MWD also acquires other water rights with the purchase of the five Delta islands. In addition to the Delta Wetlands water rights, the islands have more senior water rights, including riparian, pre-1914 and appropriative. Two of the islands have previously had acreage fallowed for drought year water transfers. In 2009, MWD arranged with Delta Wetlands to fallow up to 5,426 acres on Bouldin Island and 4,189 acres on Webb tract. The fallowing allowed the transfer of up to 17,941 acre feet of water to MWD under water rights licenses 1405 and 1572. This was about 1.9 acre feet per acre. The State Water Resources Control Board determined that no CEQA analysis of the transfer was required.
In 2014, land on Bouldin Island and Webb tract was fallowed for another drought year transfer. This time water was transferred to four Northern California water agencies that had water stored in Semitropic water bank in Kern County. The banked water was inaccessible without the transfers, and the water agencies stated in the application that the transfer was necessary for “health and safety” supplies. The Northern California water agencies included Santa Clara Valley Water District, Alameda Zone 7, Alameda County Water District, and the City of Tracy.
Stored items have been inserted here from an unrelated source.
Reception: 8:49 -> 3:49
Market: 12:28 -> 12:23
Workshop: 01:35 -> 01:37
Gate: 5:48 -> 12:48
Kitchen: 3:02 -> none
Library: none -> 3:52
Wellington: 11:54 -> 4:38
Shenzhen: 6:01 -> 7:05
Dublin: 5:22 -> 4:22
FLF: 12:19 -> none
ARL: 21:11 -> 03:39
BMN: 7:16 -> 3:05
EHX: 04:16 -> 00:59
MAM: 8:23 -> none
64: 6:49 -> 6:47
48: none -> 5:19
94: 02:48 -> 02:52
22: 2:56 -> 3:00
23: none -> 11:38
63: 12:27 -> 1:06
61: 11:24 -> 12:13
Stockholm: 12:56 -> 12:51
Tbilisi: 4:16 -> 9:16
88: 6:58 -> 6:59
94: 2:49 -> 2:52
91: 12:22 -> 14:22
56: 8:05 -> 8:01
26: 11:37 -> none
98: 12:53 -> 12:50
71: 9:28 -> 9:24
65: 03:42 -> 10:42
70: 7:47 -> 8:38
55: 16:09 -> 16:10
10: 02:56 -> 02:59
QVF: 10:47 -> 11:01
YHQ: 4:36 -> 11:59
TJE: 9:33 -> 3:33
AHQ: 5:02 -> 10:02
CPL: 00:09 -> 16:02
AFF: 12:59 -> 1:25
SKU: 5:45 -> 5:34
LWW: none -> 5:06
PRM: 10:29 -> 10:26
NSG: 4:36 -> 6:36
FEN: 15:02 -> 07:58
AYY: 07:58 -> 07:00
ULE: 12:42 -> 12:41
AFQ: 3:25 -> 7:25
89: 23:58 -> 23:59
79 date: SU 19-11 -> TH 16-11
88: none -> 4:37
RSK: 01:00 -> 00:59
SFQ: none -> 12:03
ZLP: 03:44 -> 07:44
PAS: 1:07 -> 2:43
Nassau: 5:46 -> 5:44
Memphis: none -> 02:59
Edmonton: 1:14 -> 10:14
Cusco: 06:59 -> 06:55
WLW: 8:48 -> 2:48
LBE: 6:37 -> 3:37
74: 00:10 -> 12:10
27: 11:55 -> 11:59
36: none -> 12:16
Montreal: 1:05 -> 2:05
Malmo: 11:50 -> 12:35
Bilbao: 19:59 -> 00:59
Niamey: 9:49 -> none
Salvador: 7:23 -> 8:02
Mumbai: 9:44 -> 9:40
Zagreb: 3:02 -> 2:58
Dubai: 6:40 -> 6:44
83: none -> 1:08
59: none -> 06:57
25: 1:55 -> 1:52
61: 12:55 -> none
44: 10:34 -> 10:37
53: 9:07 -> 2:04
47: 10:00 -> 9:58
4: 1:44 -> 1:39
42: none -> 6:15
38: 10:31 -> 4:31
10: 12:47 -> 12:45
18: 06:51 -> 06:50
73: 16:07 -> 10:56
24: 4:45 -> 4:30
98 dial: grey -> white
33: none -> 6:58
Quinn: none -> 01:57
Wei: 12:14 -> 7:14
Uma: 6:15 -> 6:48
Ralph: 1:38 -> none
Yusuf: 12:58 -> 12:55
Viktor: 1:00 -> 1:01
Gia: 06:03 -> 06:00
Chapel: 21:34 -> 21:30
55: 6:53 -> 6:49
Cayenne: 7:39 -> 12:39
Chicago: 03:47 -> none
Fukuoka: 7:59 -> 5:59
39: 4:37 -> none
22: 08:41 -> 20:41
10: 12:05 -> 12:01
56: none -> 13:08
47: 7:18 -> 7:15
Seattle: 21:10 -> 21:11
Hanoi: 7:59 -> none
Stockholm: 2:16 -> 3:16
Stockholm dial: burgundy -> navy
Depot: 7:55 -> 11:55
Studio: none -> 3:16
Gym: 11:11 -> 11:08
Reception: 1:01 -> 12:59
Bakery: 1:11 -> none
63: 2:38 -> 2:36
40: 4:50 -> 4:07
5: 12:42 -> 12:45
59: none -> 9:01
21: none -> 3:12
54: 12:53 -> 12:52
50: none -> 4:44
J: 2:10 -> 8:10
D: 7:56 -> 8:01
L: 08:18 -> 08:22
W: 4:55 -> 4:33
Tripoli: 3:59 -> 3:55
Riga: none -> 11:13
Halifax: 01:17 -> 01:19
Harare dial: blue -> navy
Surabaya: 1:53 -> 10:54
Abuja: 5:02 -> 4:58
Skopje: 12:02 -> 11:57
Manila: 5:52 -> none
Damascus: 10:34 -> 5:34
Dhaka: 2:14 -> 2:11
For the 2014 transfer, Delta Wetlands estimated that up to 20,734 acre feet of water would be made available by the fallowing of up to 9,550 acres of land, about 2.2 acre feet per acre. However, an independent report by UC Davis of the 2009 MWD transfer determined that fallowing only yielded about 0.5 acre feet per acre.
The Bureau of Reclamation objected to the 2014 transfer, stating that the calculation of over 2 acre feet per acre obtained from fallowing was not supported by the history or the available science. The State Water Board approved the transfer, based on salinity modelling by the California Department of Water Resources, and a proposed monitoring program.